自分で思い出してもこう、相当嫌なこどもであるから、ものすごい目つきでにらんできたあの先生の憎しみたるや計り知れないものがある。たったの一文字落としで、つまりチェジの一つや二つで私をどついた彼女の気持ちもそれと似たようなものであるかもしれず、これは予想外のことではあるのだが、一度のおふざけで身を滅ぼすということもあるかもしれない。

 

行いが良かったか悪かったか、思い出す限りでは良いのだけども、12月最後の連休で39.2度なんていうものすごい高熱が出た。一番しんどいのが、部屋の外ではクリスマスイヴをやっていたから、世の中の人間みんな死んでしまえというか、そんなひどいことは思わないが、それくらいの気持ちだった。SASUKEに出場している土建屋のお兄ちゃんの私はファンであって、彼が難しいシーンに突入する前に「気持ちで負けたあかん!」「気持ちや気持ちィッ!」と叫ぶのなんてじーんときてしまう。

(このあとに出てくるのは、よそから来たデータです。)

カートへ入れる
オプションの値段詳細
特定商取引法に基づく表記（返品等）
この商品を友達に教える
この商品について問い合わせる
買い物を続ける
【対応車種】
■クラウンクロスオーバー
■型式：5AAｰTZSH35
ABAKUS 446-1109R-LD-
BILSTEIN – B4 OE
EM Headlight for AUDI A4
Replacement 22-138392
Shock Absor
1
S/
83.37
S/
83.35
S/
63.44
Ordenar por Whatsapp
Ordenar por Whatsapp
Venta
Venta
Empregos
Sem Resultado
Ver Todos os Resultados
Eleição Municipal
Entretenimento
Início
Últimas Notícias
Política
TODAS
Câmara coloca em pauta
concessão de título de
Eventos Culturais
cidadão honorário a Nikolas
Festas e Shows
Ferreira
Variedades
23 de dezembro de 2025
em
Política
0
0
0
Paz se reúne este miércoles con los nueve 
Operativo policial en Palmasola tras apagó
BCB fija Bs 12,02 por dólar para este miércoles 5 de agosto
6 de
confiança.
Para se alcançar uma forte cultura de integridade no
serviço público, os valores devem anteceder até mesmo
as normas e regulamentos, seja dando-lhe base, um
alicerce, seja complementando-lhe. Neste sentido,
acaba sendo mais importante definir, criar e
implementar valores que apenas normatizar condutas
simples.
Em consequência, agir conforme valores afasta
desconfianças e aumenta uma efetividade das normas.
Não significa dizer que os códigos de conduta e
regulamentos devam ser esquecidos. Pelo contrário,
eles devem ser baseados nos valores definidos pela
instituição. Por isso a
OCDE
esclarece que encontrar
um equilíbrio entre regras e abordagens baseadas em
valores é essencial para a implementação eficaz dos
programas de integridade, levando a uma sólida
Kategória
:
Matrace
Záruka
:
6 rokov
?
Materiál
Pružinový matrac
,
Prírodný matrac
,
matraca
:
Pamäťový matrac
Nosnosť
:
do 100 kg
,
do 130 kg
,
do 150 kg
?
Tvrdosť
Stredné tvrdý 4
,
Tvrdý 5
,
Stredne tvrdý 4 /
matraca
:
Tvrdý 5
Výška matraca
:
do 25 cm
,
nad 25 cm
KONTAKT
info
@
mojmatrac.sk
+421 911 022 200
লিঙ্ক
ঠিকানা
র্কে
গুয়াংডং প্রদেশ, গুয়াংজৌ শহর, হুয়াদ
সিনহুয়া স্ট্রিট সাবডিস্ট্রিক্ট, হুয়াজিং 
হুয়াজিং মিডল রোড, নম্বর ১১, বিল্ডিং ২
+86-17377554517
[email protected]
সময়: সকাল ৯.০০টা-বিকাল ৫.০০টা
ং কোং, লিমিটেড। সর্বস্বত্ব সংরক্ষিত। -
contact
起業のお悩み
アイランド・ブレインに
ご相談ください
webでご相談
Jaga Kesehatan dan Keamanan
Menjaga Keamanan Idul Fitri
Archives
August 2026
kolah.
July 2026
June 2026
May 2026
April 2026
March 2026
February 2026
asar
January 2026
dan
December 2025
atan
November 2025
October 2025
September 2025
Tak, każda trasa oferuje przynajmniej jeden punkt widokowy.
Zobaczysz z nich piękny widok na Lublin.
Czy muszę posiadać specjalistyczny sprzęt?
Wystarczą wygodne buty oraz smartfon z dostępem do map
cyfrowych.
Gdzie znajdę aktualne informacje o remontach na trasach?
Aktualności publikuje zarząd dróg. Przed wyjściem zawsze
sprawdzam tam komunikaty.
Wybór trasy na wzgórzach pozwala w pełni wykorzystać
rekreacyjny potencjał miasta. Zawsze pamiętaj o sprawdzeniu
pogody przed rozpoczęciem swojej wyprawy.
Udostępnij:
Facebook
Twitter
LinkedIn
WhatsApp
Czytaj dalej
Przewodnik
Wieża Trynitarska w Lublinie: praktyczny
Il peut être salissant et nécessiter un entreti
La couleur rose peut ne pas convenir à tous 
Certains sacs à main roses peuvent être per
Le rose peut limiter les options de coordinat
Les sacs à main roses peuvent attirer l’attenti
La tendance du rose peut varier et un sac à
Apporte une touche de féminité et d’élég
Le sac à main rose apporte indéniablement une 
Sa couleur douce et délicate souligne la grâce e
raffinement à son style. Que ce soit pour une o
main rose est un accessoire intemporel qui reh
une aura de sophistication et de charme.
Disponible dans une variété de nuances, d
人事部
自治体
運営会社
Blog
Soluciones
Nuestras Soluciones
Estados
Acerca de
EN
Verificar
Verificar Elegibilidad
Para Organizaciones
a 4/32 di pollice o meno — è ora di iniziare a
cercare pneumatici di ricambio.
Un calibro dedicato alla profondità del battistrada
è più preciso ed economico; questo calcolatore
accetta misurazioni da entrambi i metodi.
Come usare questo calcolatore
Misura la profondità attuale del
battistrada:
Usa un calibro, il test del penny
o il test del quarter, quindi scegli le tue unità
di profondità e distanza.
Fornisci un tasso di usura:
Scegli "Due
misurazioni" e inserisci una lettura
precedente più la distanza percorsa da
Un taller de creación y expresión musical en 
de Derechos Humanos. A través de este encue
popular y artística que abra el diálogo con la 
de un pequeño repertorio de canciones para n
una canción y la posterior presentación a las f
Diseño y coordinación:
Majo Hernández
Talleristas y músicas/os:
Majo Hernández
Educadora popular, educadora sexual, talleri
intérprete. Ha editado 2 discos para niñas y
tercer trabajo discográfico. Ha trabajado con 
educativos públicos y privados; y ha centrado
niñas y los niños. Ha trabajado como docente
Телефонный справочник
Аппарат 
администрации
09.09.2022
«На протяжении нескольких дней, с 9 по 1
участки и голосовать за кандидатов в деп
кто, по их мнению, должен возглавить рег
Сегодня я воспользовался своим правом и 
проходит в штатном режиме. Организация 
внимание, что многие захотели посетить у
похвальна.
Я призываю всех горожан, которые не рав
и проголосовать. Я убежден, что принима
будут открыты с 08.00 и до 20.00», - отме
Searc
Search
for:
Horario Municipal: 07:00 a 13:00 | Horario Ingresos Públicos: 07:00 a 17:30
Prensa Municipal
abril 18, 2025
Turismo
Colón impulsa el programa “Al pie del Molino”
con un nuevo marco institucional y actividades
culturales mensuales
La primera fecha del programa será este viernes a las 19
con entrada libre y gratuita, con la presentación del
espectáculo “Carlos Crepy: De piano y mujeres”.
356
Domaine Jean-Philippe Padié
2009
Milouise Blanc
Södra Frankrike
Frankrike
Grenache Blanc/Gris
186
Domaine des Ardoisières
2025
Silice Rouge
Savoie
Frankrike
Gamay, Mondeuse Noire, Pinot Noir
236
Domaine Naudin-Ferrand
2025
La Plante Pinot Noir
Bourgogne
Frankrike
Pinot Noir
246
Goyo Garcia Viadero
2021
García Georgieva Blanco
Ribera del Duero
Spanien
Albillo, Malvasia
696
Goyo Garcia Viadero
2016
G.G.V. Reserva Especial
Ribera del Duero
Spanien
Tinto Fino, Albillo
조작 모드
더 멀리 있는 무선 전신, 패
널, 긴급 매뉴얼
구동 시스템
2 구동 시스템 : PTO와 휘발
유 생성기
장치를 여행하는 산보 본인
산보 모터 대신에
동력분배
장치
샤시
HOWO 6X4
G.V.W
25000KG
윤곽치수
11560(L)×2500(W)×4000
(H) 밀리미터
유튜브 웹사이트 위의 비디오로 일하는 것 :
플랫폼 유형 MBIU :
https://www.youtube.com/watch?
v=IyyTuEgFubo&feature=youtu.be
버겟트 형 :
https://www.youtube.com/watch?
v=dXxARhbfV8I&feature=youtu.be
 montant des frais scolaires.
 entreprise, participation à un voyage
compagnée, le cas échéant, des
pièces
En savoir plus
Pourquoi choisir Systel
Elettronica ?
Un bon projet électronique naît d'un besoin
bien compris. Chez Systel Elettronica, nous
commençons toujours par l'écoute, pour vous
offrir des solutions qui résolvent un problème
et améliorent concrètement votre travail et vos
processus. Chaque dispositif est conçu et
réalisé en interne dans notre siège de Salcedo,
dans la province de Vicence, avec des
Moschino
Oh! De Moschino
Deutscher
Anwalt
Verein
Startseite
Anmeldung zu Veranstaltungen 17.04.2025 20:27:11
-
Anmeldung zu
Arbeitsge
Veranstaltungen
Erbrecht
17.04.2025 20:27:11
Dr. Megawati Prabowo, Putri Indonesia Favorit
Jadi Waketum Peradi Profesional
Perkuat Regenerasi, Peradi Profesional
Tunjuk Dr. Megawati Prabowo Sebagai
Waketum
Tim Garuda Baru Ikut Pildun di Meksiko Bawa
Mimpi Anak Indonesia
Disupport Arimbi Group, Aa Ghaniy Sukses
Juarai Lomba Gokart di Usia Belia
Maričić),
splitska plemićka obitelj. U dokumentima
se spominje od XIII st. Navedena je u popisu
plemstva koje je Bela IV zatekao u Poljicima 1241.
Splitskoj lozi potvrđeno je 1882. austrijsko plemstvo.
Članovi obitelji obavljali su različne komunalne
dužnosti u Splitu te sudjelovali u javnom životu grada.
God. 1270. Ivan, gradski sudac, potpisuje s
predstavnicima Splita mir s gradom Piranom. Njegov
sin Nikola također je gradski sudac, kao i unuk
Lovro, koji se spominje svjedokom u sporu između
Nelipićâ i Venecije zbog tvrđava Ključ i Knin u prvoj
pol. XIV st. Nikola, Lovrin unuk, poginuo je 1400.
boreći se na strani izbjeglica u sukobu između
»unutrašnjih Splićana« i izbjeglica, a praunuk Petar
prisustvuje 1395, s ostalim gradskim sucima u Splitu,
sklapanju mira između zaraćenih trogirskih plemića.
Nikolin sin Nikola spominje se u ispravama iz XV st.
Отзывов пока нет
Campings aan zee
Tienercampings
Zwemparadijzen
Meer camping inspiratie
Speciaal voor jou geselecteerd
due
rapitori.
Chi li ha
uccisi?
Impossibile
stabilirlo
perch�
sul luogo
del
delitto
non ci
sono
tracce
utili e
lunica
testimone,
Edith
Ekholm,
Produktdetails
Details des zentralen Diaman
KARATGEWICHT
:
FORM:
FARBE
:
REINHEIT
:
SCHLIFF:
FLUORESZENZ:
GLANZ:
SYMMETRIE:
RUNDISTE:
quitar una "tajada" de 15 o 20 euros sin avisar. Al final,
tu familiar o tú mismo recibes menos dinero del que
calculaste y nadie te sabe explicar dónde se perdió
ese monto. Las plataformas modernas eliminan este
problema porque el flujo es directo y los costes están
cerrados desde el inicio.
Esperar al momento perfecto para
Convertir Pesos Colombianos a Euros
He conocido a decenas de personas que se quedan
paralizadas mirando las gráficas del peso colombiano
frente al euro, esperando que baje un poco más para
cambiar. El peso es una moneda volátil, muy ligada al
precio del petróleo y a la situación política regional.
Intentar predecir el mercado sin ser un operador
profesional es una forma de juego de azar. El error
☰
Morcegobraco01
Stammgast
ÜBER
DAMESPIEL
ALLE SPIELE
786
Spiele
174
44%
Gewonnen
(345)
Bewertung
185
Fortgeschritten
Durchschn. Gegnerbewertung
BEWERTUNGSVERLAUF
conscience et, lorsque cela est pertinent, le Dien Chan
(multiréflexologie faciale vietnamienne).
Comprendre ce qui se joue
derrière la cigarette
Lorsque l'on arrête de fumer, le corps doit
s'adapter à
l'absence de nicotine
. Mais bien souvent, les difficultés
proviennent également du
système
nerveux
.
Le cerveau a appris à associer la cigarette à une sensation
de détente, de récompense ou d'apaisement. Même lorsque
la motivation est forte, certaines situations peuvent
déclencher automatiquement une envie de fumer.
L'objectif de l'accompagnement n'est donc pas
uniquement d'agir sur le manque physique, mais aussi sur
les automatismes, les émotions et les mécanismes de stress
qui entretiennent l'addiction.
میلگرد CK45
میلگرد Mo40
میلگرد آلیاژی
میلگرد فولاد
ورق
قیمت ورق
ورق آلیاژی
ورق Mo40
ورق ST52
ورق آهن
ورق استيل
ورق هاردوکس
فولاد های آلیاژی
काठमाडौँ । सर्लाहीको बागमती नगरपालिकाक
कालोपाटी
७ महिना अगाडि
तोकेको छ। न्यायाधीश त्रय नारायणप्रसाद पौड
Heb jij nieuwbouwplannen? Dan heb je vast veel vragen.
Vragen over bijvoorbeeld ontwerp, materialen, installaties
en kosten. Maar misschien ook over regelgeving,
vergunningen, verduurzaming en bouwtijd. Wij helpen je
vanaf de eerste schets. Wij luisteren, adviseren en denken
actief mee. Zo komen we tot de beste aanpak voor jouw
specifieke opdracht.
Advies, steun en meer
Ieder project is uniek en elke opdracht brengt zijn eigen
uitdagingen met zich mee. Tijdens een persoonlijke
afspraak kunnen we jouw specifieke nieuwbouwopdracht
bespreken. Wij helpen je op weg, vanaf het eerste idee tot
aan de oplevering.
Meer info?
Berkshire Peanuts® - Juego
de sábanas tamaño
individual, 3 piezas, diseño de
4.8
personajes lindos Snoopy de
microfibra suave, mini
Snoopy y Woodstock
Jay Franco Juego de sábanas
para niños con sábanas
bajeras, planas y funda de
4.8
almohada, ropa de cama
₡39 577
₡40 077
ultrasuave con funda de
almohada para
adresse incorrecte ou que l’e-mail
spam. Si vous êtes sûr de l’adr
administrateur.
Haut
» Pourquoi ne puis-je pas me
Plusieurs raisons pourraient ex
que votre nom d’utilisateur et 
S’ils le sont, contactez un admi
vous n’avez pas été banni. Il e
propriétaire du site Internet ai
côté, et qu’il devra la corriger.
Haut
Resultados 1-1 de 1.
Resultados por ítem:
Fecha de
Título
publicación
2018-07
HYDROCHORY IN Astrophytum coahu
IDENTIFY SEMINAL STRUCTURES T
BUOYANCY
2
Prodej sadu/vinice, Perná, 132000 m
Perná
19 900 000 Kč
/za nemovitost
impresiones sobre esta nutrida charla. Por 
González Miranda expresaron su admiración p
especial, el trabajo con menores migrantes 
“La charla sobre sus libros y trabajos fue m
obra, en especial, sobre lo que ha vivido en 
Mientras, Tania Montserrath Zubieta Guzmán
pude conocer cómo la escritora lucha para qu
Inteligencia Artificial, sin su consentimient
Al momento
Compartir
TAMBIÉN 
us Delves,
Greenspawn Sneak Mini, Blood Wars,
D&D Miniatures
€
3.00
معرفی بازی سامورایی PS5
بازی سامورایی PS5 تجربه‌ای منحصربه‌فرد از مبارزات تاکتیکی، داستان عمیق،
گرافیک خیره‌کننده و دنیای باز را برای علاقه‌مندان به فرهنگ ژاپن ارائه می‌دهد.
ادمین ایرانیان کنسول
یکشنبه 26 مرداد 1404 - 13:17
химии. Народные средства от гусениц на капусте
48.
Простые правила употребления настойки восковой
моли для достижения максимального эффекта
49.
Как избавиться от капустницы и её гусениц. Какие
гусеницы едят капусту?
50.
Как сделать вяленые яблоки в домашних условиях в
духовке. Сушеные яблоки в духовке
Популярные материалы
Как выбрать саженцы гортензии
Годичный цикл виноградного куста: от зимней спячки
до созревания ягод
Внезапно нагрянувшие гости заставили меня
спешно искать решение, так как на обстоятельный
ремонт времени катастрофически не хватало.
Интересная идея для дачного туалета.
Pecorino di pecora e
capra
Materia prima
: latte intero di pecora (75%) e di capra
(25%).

テレビで応援するときなんかは、そうや、気持ちや! という気持ちでじっとしていられなくなって、寝込んでいる間もそのことをずっと思っていた。

ぐらぐらしながら週明け会社に出たあと、終業後に女医のおばちゃんにすごい勢いして鼻に細長い棒を突っ込まれ、インフルエンザが判明して年内の出社は終了した。最近行った船の人らにうつしていないかということがただ心配で、しかしともかく立っていられないのだから、そのあと二日はほとんど寝て過ごしてしまった。寒いんだか暑いんだか体があほになってしまって、一時間おきにファッキンホットで汗びっしょりか、南極か言うぐらい寒くてガタガタ震え目を覚ましていた。それに人間がなんぼでも寝られるかと言ったらそうでもないらしくて、一歩も動かれないのに、眠気だけはなくてただいらんことをつらつら考えて、それが本当に疲れた。何度目を覚ましても自分が同じ位置にいるのが気に入らなくて、だってそのことばかり考えているから、なんでこんなに時間が経っているのにどこかに移動できていないのかと猛烈に腹を立てていた。頭がおかしくなっていて、何か乗り物に乗っている気持ちでいたのかもしれない。

 

立ち上がれるようになってから真っ先にモスにフィッシュバーガーを食べに行って、部屋の片づけをして、彼氏が来たらもう年末も年始もすぐ過ぎてしまった。二人で海遊館ジンベエザメには会ってきたけれども、船には乗らなかった。サメの方で、やぁとかなんとか言って挨拶をしてくれたわけではないのだが、同じ時代にこんなに大きくてゆったりした奴がいるなんて、私たちは仲間だなという気持ちというか、好きで、喫茶店では頼んだ飲み物が美味しくゴクゴク~っとすぐ飲んで五分くらいポカーンとなって出てしまうことがほとんどのところ、水槽の前にあった背もたれのないソファに座って、一時間か二時間、もう覚えていない、彼氏と手をつないで時々話しながら、見た。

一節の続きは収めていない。